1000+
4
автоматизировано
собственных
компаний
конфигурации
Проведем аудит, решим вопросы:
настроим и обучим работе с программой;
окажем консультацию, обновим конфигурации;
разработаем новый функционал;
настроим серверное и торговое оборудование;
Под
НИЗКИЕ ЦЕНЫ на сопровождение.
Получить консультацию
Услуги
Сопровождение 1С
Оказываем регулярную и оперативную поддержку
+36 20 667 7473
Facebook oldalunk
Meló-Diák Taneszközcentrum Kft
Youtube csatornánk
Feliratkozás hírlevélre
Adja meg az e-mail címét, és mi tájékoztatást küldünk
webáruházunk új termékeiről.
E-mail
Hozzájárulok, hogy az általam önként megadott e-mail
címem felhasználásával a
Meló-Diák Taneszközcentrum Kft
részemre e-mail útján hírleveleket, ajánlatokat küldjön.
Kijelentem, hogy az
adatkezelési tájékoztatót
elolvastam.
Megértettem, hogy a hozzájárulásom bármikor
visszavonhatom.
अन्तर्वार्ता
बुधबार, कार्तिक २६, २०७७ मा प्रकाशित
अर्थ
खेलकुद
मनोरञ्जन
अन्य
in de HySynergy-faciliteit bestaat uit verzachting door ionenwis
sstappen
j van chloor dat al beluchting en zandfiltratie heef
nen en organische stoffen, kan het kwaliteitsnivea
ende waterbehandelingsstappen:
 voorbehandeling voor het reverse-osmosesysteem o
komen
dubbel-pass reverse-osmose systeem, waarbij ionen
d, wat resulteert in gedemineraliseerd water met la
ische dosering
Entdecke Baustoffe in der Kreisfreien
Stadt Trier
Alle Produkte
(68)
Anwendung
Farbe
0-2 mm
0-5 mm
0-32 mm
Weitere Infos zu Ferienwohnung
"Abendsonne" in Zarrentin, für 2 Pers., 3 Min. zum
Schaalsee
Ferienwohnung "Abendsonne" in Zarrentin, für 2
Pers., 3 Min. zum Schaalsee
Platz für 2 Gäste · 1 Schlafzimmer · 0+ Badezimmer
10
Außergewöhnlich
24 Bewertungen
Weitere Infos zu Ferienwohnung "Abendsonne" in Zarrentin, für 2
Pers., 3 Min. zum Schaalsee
┄┄┄┄┄┄┄┄┄┄
**TASK DIRECTIONS:** Beginning at the line above that contains "Feliratkozás hírlevélre", return each line exactly through the line that contains "adatkezelési tájékoztatót", and no others.

**WORKED SOLUTION:**
Feliratkozás hírlevélre
Adja meg az e-mail címét, és mi tájékoztatást küldünk
webáruházunk új termékeiről.
E-mail
Hozzájárulok, hogy az általam önként megadott e-mail
címem felhasználásával a
Meló-Diák Taneszközcentrum Kft
részemre e-mail útján hírleveleket, ajánlatokat küldjön.
Kijelentem, hogy az
adatkezelési tájékoztatót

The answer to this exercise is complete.